--- Exercise data Enclosed Below ---

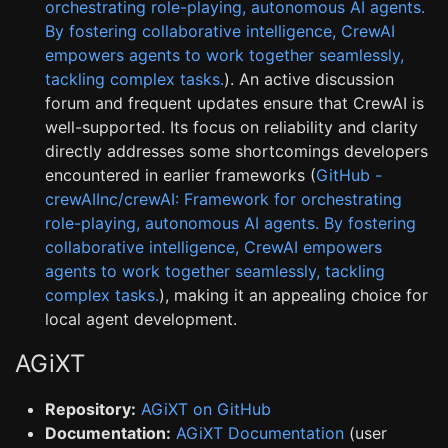
orchestrating role-playing, autonomous AI agents.
By fostering collaborative intelligence, CrewAI
empowers agents to work together seamlessly,
tackling complex tasks.
). An active discussion
forum and frequent updates ensure that CrewAI is
well-supported. Its focus on reliability and clarity
directly addresses some shortcomings developers
encountered in earlier frameworks (
GitHub -
crewAIInc/crewAI: Framework for orchestrating
role-playing, autonomous AI agents. By fostering
collaborative intelligence, CrewAI empowers
agents to work together seamlessly, tackling
complex tasks.
), making it an appealing choice for
local agent development.
AGiXT
Repository:
AGiXT on GitHub
Documentation:
AGiXT Documentation
(user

--- End of Enclosed Exercise data ---

Reproduce each line of the records exactly and exclude any images.

* Solution to the problem *
orchestrating role-playing, autonomous AI agents.
By fostering collaborative intelligence, CrewAI
empowers agents to work together seamlessly,
tackling complex tasks.
). An active discussion
forum and frequent updates ensure that CrewAI is
well-supported. Its focus on reliability and clarity
directly addresses some shortcomings developers
encountered in earlier frameworks (
GitHub -
crewAIInc/crewAI: Framework for orchestrating
role-playing, autonomous AI agents. By fostering
collaborative intelligence, CrewAI empowers
agents to work together seamlessly, tackling
complex tasks.
), making it an appealing choice for
local agent development.
AGiXT
Repository:
AGiXT on GitHub
Documentation:
AGiXT Documentation
(user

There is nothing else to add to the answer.